Saved entries
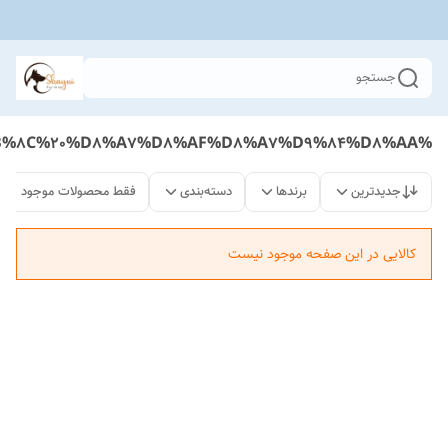
جستجو
%D9%BE%D9%88%DA%86%20%D9%85%DB%8C%D9%86%DB%8C%20%D8%A7%D8%AF%D8%A7%D9%84%D8%AA
جدیدترین
برندها
دسته‌بندی
فقط محصولات موجود
کالایی در این صفحه موجود نیست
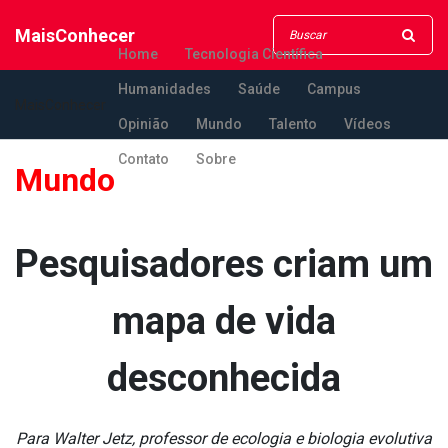
MaisConhecer
Home
Tecnologia Científica
Humanidades
Saúde
Campus
MaisConhecer
Opinião
Mundo
Talento
Vídeos
Contato
Sobre
Mundo
Pesquisadores criam um
mapa de vida
desconhecida
Para Walter Jetz, professor de ecologia e biologia evolutiva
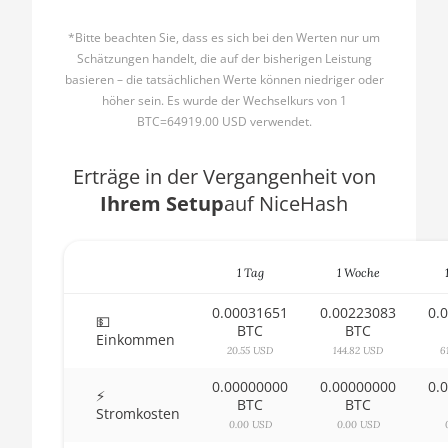
AMD CPU Ryzen 5 2600X
🇧🇬ㅤ BGN
*Bitte beachten Sie, dass es sich bei den Werten nur um
AMD CPU Ryzen 5 3500X
Schätzungen handelt, die auf der bisherigen Leistung
🇧🇭ㅤ BHD - BD
basieren – die tatsächlichen Werte können niedriger oder
AMD CPU Ryzen 5 3600
höher sein. Es wurde der Wechselkurs von 1
🇧🇮ㅤ BIF - FBu
BTC=64919.00 USD verwendet.
AMD CPU Ryzen 5 3600X
🇧🇲ㅤ BMD - $
AMD CPU Ryzen 5 3600XT
Erträge in der Vergangenheit von
🇧🇳ㅤ BND - BN$
Ihrem Setup
auf NiceHash
AMD CPU Ryzen 5 5600X
🇧🇴ㅤ BOB - Bs
AMD CPU Ryzen 5 7600X
🇧🇷ㅤ BRL - R$
1 Tag
1 Woche
AMD CPU Ryzen 7 1700
🏳ㅤ BSD - B$
0.00031651
0.00223083
0.
AMD CPU Ryzen 7 1700X
💵
🇧🇹ㅤ BTN - Nu.
BTC
BTC
Einkommen
AMD CPU Ryzen 7 1800X
20.55 USD
144.82 USD
6
🇧🇼ㅤ BWP
0.00000000
0.00000000
0.
AMD CPU Ryzen 7 2700
⚡
🇧🇾ㅤ BYN
BTC
BTC
Stromkosten
AMD CPU Ryzen 7 2700X
0.00 USD
0.00 USD
🇧🇿ㅤ BZD - BZ$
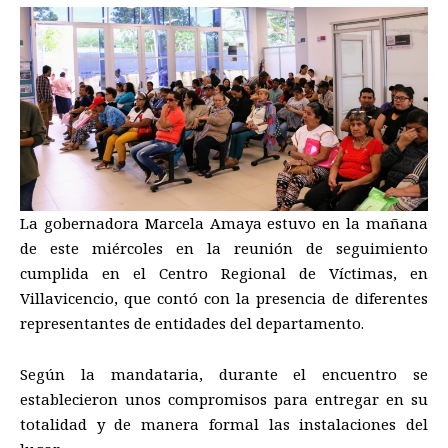
La gobernadora Marcela Amaya
estuvo
en
la mañana
de este miércoles en la reunión de seguimiento
cumplida
en el Centro Regional de Víctimas
,
en
Villavicencio,
que contó con la presencia de diferentes
representantes de entidades del departamento.
Según la mandataria
,
durante el encuentro se
establecieron unos compromisos para entregar en su
totalidad y de manera formal las instalaciones de
l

TASK DIRECTIONS >> When the records above are checked line by line, how many lines contain the word "موجود"? Please give only that number.

ANSWER TO THIS EXERCISE >> 2